• **Directions**
All the data should be repeated exactly. Any image in it is left out.

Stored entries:
::::
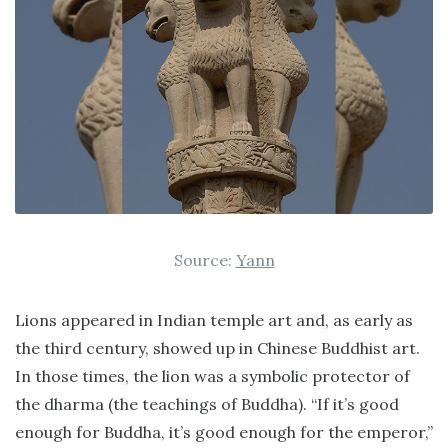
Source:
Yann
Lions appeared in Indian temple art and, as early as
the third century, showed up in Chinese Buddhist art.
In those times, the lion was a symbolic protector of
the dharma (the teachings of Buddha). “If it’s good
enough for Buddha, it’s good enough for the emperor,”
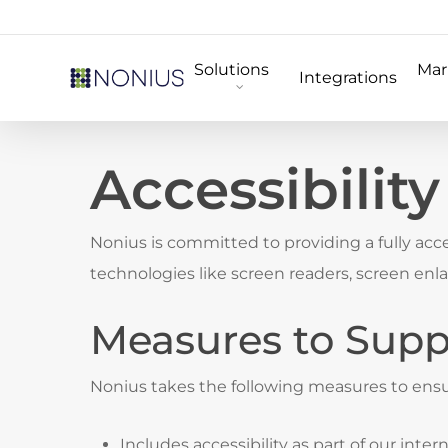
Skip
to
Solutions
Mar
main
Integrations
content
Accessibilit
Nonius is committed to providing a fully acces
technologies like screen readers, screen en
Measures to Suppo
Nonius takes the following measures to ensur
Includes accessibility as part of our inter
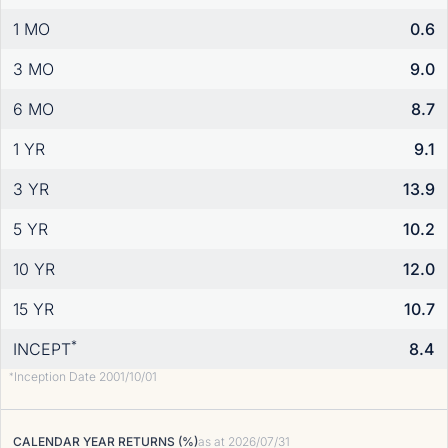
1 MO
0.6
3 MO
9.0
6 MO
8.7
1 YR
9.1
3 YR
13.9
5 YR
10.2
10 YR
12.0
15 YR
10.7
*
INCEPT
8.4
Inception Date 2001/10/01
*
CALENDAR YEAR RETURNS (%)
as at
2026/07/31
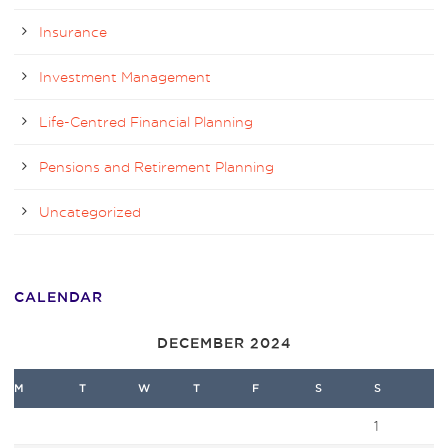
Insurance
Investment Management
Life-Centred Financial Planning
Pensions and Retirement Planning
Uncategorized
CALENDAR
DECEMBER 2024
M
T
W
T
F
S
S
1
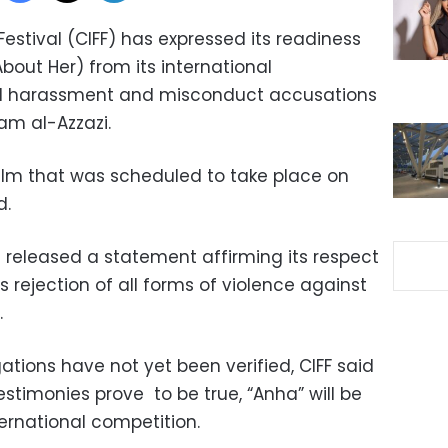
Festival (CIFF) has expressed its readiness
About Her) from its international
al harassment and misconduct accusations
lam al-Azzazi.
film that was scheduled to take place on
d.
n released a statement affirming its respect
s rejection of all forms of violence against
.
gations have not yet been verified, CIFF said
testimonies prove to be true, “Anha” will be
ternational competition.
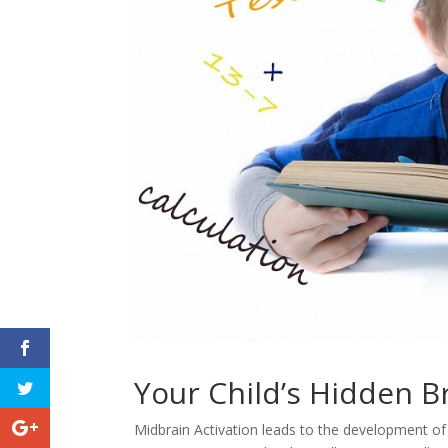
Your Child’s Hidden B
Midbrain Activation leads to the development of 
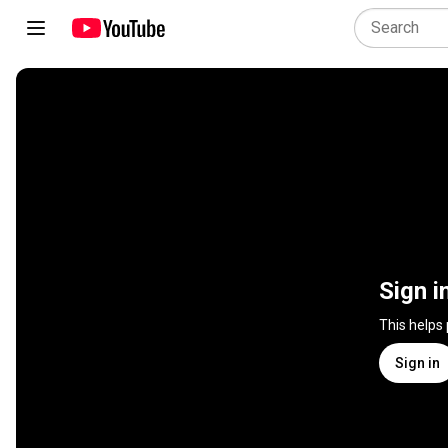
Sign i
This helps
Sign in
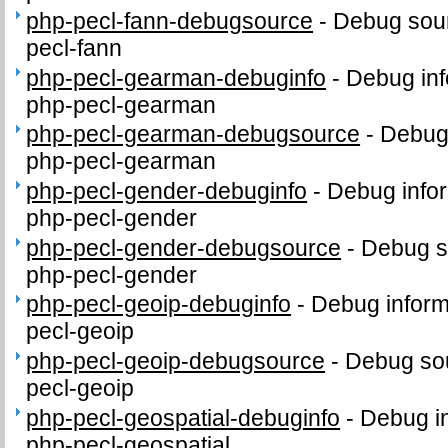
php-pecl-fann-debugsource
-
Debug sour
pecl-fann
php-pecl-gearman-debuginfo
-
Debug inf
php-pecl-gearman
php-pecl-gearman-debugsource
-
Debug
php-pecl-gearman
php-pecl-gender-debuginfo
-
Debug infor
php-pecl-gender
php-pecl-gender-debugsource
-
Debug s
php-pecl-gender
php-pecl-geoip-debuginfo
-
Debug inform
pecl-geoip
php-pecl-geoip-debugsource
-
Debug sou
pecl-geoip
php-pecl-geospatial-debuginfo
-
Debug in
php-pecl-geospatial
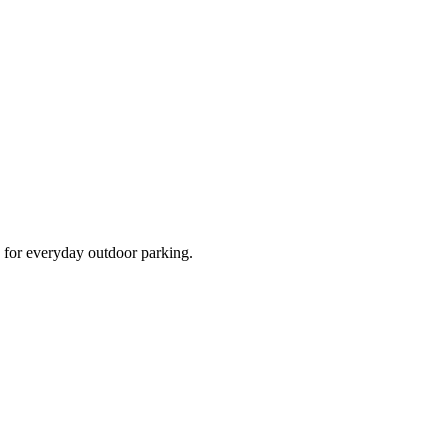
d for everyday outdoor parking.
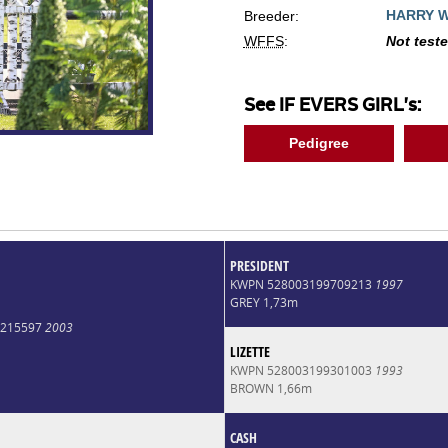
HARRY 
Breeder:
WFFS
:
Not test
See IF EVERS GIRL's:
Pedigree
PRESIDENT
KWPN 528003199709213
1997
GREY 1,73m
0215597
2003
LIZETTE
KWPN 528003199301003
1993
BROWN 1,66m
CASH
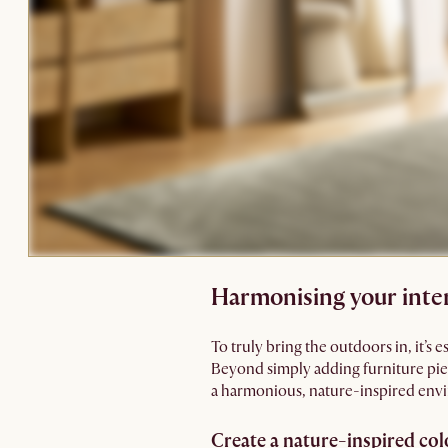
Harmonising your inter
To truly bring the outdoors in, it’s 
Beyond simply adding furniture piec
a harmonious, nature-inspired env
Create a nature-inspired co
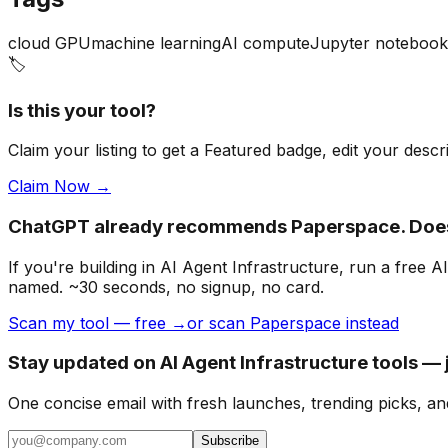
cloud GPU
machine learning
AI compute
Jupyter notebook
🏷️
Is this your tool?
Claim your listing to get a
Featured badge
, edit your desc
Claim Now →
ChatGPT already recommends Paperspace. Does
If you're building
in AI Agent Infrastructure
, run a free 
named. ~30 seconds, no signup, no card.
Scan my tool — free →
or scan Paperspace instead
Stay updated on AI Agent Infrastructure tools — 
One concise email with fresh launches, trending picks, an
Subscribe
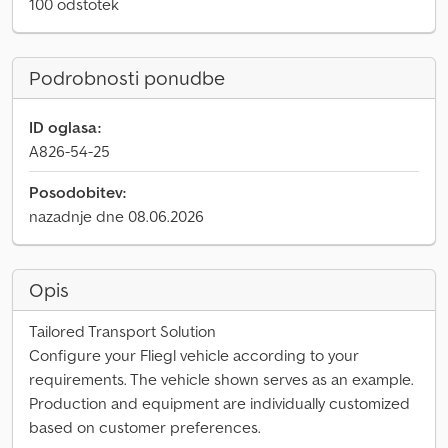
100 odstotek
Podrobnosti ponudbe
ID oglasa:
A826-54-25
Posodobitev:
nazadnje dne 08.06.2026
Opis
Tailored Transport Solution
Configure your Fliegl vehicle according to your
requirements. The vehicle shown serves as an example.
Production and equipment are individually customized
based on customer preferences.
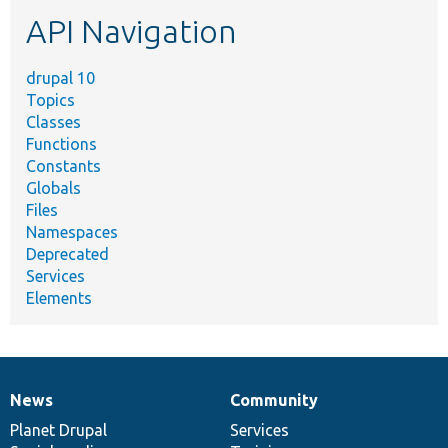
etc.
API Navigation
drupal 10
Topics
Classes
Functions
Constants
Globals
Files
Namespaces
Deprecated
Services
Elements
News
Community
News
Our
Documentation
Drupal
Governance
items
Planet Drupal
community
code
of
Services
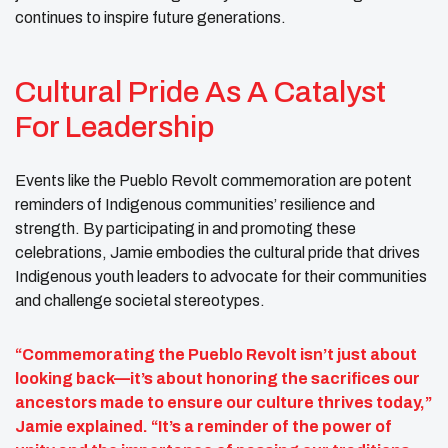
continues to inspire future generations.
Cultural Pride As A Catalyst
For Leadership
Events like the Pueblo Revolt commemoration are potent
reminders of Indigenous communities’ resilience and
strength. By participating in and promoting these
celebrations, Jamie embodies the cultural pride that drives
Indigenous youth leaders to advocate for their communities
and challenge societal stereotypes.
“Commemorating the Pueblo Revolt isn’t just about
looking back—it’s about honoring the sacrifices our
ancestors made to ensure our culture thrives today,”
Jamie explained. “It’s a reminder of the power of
::::
• **Result of this exercise**
Source:
Yann
Lions appeared in Indian temple art and, as early as
the third century, showed up in Chinese Buddhist art.
In those times, the lion was a symbolic protector of
the dharma (the teachings of Buddha). “If it’s good
enough for Buddha, it’s good enough for the emperor,”
Skip
to
Solutions
Mar
main
Integrations
content
Accessibilit
Nonius is committed to providing a fully acces
technologies like screen readers, screen en
Measures to Suppo
Nonius takes the following measures to ensur
Includes accessibility as part of our inter
1 MO
0.6
3 MO
9.0
6 MO
8.7
1 YR
9.1
3 YR
13.9
5 YR
10.2
10 YR
12.0
15 YR
10.7
*
INCEPT
8.4
Inception Date 2001/10/01
*
CALENDAR YEAR RETURNS (%)
as at
2026/07/31
Insurance
Investment Management
Life-Centred Financial Planning
Pensions and Retirement Planning
Uncategorized
CALENDAR
DECEMBER 2024
M
T
W
T
F
S
S
1
Festival (CIFF) has expressed its readiness
About Her) from its international
al harassment and misconduct accusations
lam al-Azzazi.
film that was scheduled to take place on
d.
n released a statement affirming its respect
s rejection of all forms of violence against
.
gations have not yet been verified, CIFF said
testimonies prove to be true, “Anha” will be
ternational competition.
Your Child’s Hidden B
Midbrain Activation leads to the development of 
Sign i
This helps
Sign in
php-pecl-fann-debugsource
-
Debug sour
pecl-fann
php-pecl-gearman-debuginfo
-
Debug inf
php-pecl-gearman
php-pecl-gearman-debugsource
-
Debug
php-pecl-gearman
php-pecl-gender-debuginfo
-
Debug infor
php-pecl-gender
php-pecl-gender-debugsource
-
Debug s
php-pecl-gender
php-pecl-geoip-debuginfo
-
Debug inform
pecl-geoip
php-pecl-geoip-debugsource
-
Debug sou
pecl-geoip
php-pecl-geospatial-debuginfo
-
Debug in
php-pecl-geospatial
d for everyday outdoor parking.
HARRY 
Breeder:
WFFS
:
Not test
See IF EVERS GIRL's:
Pedigree
PRESIDENT
KWPN 528003199709213
1997
GREY 1,73m
0215597
2003
LIZETTE
KWPN 528003199301003
1993
BROWN 1,66m
CASH
Harmonising your inter
To truly bring the outdoors in, it’s 
Beyond simply adding furniture piec
a harmonious, nature-inspired env
Create a nature-inspired co
cloud GPU
machine learning
AI compute
Jupyter notebook
🏷️
Is this your tool?
Claim your listing to get a
Featured badge
, edit your desc
Claim Now →
ChatGPT already recommends Paperspace. Does
If you're building
in AI Agent Infrastructure
, run a free 
named. ~30 seconds, no signup, no card.
Scan my tool — free →
or scan Paperspace instead
Stay updated on AI Agent Infrastructure tools — 
One concise email with fresh launches, trending picks, an
Subscribe
100 odstotek
Podrobnosti ponudbe
ID oglasa:
A826-54-25
Posodobitev:
nazadnje dne 08.06.2026
Opis
Tailored Transport Solution
Configure your Fliegl vehicle according to your
requirements. The vehicle shown serves as an example.
Production and equipment are individually customized
based on customer preferences.
etc.
API Navigation
drupal 10
Topics
Classes
Functions
Constants
Globals
Files
Namespaces
Deprecated
Services
Elements
News
Community
News
Our
Documentation
Drupal
Governance
items
Planet Drupal
community
code
of
Services
continues to inspire future generations.
Cultural Pride As A Catalyst
For Leadership
Events like the Pueblo Revolt commemoration are potent
reminders of Indigenous communities’ resilience and
strength. By participating in and promoting these
celebrations, Jamie embodies the cultural pride that drives
Indigenous youth leaders to advocate for their communities
and challenge societal stereotypes.
“Commemorating the Pueblo Revolt isn’t just about
looking back—it’s about honoring the sacrifices our
ancestors made to ensure our culture thrives today,”
Jamie explained. “It’s a reminder of the power of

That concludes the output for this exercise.